The performance is lower than expected, high investment in running a school and potential debt repayment or profit margin and short-term capital pressure hope that the FY22 income / return net profit of education will be 3.043 billion yuan / 446 million yuan (yoy+30.9%/-26.3%), which is lower than our previous forecast of 3260 million yuan. The adjusted gross profit margin / adjusted net profit rate decreased by 4.2 percentage points compared with the same period last year, mainly due to the company's allocation of additional teachers to improve teaching quality and increased investment in campus expansion and training facilities. We expect that the company will maintain a large-scale investment in running a school in the next two years, and the corresponding increase in depreciation and amortization may be a short-term drag on profit margins. Therefore, the FY23/FY24 is lowered, and the net profit of new FY25 is forecast to be 610 million / 733 million / 841 million yuan (previous value: 848 million / 993 billion). Combined with market changes and exchange rate effects, the target price of DCF is lowered to HK $0.89 (previous value:
HK $1.08, WACC adjusted from 13.06% to 14.10%, with a sustainable growth rate of 2% HK $1 = RMB0.90). Maintain "buy".
The number of students in the new school year has reached a new high, and vocational education has distinctive characteristics. The local education income of FY22 Co., Ltd. has increased by 34% to 2.696 billion yuan with the coordinated development of schools at home and abroad, mainly due to the continuous growth in the number of students and the consolidation of some new schools. In the 23 academic year, the company enrolled more than 95000 new students, an increase of 15% over the same period last year, and a comprehensive enrollment rate of more than 85%. The number of students in the school exceeded 280000, an increase of 21% over the same period last year. The average tuition fee per student in the school is about 12000 / 12000 yuan respectively, and the company expects to reach 20,000 people / 20,000 yuan respectively in the future.
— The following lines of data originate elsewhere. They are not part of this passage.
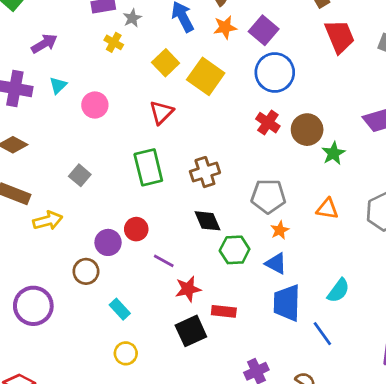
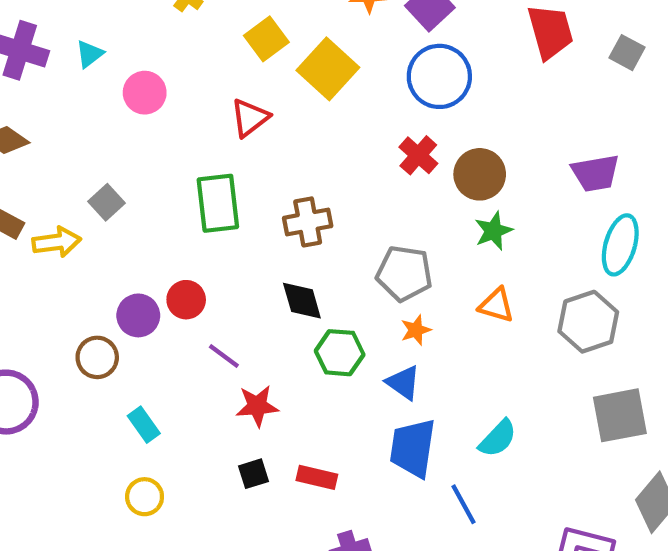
green star: (333, 153) -> (493, 231), moved
yellow arrow: (48, 221) -> (57, 242), moved
red rectangle: (224, 311) -> (317, 477), moved
black square: (191, 331) -> (253, 474), size x0.6

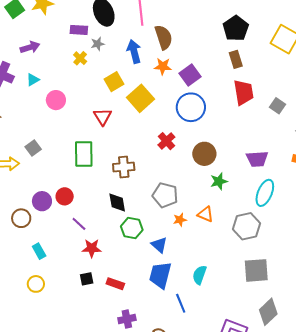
red triangle: (250, 118) -> (103, 117), turned -30
red cross: (418, 155) -> (166, 141), moved
green star: (493, 231) -> (219, 181), moved
orange star: (416, 330) -> (180, 220), moved
cyan semicircle: (498, 438) -> (200, 275), turned 150

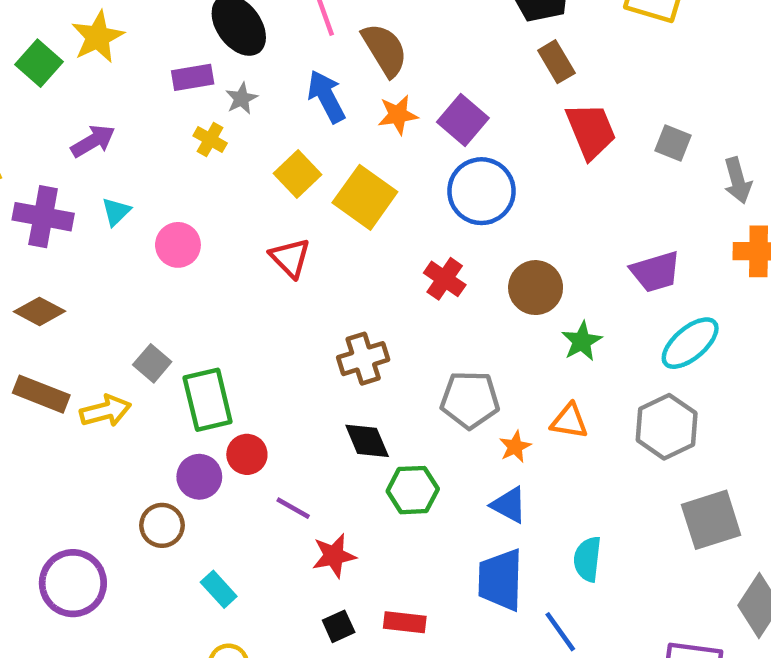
green rectangle: (84, 154) -> (208, 400), moved
cyan ellipse: (265, 193) -> (690, 343), turned 40
blue triangle: (159, 245) -> (509, 505), moved

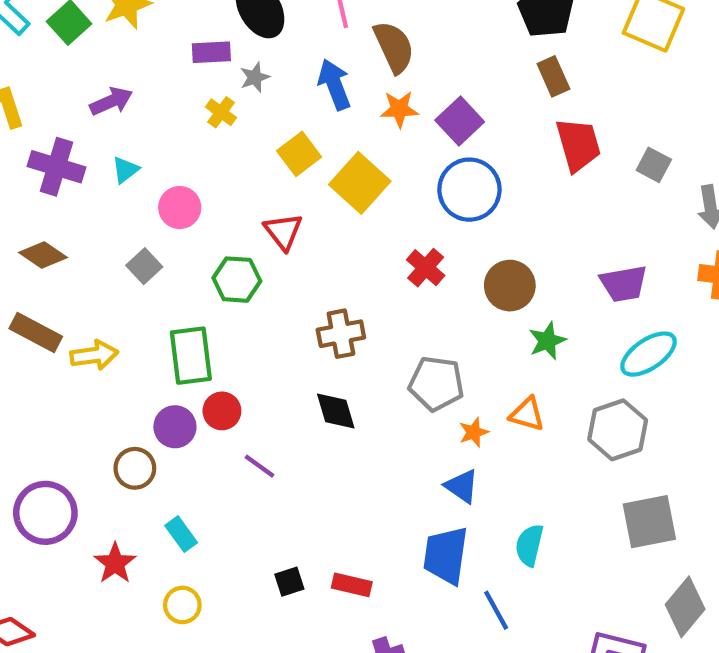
gray square: (152, 363) -> (144, 266), moved
green hexagon: (413, 490) -> (237, 280), moved
red star: (334, 556) -> (115, 563), moved, turned -30

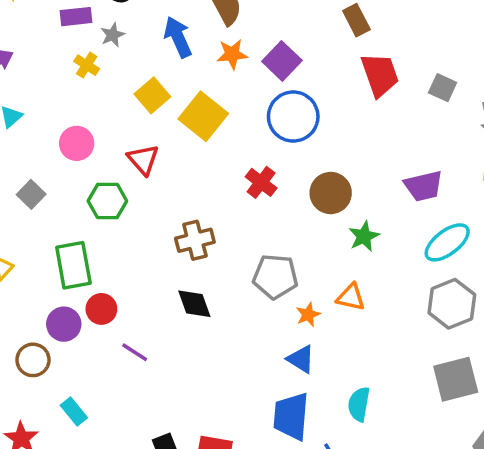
pink circle: (180, 208) -> (77, 143), moved
gray hexagon: (618, 430) -> (452, 304), moved

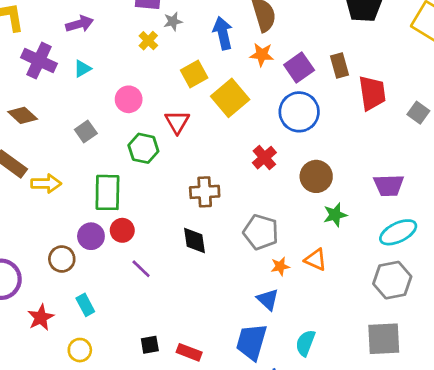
brown rectangle: (356, 20) -> (340, 66), moved

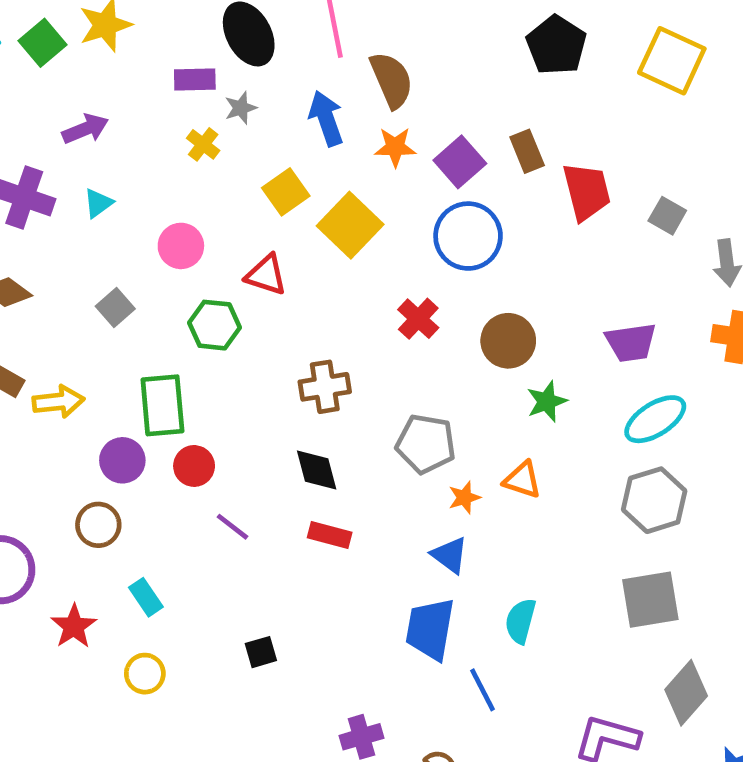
red triangle: (177, 122) -> (266, 275), turned -36
purple circle: (91, 236) -> (122, 460), moved
red rectangle: (189, 352) -> (330, 535), moved

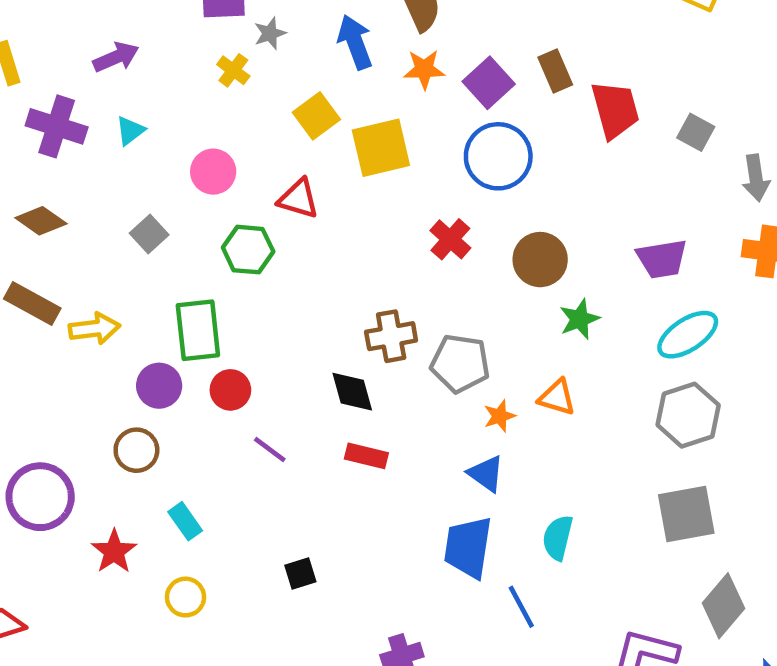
yellow square: (350, 225) -> (381, 148), turned 34
brown cross: (325, 387) -> (391, 336), moved

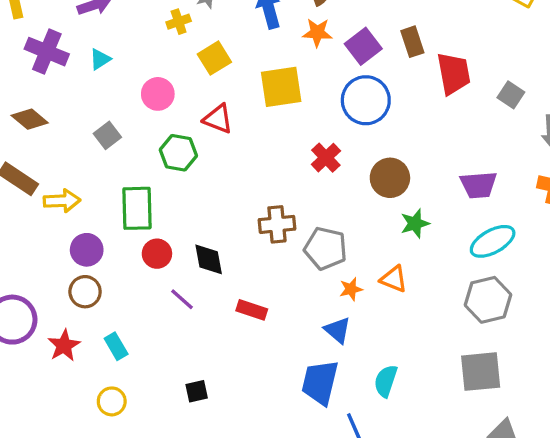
yellow cross: (233, 70) -> (179, 22), turned 30
yellow square: (316, 116) -> (214, 58), moved
purple circle: (159, 386) -> (87, 250), moved
black diamond: (352, 392) -> (209, 259), moved
red star: (114, 551) -> (64, 346), moved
The steady growth of enrollment scale is closely related to the company's focus on training high-level professional and skilled personnel, actively promoting industry-education integration, school-enterprise cooperation, and continuously improving students' employability. In terms of overseas business, FY22's international education income was 345 million yuan, an increase of 11% over the same period last year, of which the enrollment of Malaysian schools increased by 47%. In November 22, the company acquired Wickler Business School of Hungary and further expanded its overseas business.
The investment in running a school is relatively high, the convertible bond is approaching the return period, and the profit margin and capital or short-term pressure on FY22's capital expenditure is 2.625 billion yuan, of which 2.32 billion yuan is expansion expenditure, an increase of 47.6% over the same period last year, mainly used for college expansion, practical training and construction projects. In addition, the company allocated more teachers, introduced more than 2400 new teachers, implemented small class teaching, and the salary expenditure of teaching staff increased by 49.9% to 867 million yuan. Considering that the overall utilization rate of the company's school premises has exceeded 90%, the company is expected to maintain a large scale of capital expenditure in the next two years for campus reconstruction and expansion, strengthening of teachers and continuous upgrading of teaching facilities and equipment. the corresponding incremental depreciation and amortization may lead to short-term pressure on profit margins and capital reserves. In addition, the company's book of about 1.872 billion convertible bonds will be sold back in February 24, which may also increase financial pressure.
Lower the target price to HK $0.89 to maintain "buy"
Considering that the incremental depreciation amortization caused by high capital expenditure will drag down the profit margin in the short term, we downgrade FY23/FY24, increase the homing net profit of FY25 to 610 million / 733 million / 841 million yuan (previous value: 8.48 pm 9.93 billion), and lower the target price to HK $0.89 (previous value: HK $1.08, WACC:
14.10%, corresponding to 10.51x FY23E PE). Maintain a "buy" rating.
Risk hint: the increase in the size of students / the progress of the transfer of independent colleges is not as expected, and the control of tuition pricing by the competent authorities has been tightened.